Die Songs sind gemäßigt und sanft. Die Synthesizer spielen eine wesentlich größere Rolle als die Gitarre. Es ist ein komplexes und herausforderndes Album, auf dem auch eine Sopranistin ihren Auftritt hat: die Dänin Else Torp in „Distant Sky“.
Bei den abschließenden Studiosessions in London entstanden zugleich die Aufnahmen für den Dokumentarfilm „One More time With Feeling“. Der wurde auf dem Filmfestival in Venedig uraufgeführt und am 8. September weltweit in ausgewählten Kinos gezeigt. Er lief in mehreren deutschen Kinos, aber leider in keinem einzigen saarländischen – was immerhin noch nachgeholt werden soll.
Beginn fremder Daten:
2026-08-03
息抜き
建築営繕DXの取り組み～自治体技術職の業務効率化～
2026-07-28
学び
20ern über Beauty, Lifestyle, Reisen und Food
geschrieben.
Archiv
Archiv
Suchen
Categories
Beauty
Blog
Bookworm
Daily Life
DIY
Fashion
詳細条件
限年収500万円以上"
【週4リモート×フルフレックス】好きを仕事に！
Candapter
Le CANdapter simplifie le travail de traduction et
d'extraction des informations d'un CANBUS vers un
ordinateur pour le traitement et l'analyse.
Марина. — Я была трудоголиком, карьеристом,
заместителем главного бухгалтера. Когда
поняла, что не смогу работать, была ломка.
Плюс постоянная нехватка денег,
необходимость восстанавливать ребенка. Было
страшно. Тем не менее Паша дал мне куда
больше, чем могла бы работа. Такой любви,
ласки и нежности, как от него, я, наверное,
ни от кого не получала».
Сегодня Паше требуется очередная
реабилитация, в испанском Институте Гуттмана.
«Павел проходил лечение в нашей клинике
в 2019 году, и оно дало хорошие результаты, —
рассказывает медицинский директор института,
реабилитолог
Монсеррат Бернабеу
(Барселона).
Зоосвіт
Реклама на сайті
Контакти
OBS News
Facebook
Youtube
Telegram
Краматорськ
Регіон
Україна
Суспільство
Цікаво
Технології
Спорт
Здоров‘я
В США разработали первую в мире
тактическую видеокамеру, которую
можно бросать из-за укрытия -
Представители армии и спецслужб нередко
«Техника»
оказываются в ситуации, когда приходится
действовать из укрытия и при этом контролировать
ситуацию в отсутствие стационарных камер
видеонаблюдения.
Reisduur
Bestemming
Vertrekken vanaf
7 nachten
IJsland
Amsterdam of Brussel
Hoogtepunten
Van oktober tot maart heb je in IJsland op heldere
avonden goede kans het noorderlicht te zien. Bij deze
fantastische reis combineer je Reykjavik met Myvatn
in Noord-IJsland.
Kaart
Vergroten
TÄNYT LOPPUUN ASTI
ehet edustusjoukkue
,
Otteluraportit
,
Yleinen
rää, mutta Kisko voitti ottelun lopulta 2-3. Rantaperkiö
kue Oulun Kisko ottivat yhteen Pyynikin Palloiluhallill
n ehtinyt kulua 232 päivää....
Cave hatte Andrew Dominik als Regisseur auserkoren. Dazu Dominik: „Als Nick mich darauf ansprach sah ich ihn gerade ziemlich oft, da wir uns nach dem Tod seines Sohnes um ihn und seine Familie kümmerten. Meine unmittelbare Reaktion war: ‚Warum willst du das machen?’. Nick sagte mir, er wolle einige Dinge loswerden, aber er wisse nicht, wem er sie sagen sollte. Ein traditionelles Interview sei einfach nicht machbar, aber er habe dennoch das Bedürfnis, den Leuten, die seine Musik lieben, den Stand der Dinge verständlich zu machen. Es erschien mir als sei er gefangen.“ Mit den letzten Worten auf dem Album im Nachklang – „And it’s all right now“ (aus „Skeleton Tree“) – bleibt zu hoffen, dass sich Cave mit der Vollendung des Films und dieses Albums aus seiner vermeintlichen Gefangenschaft befreien konnte.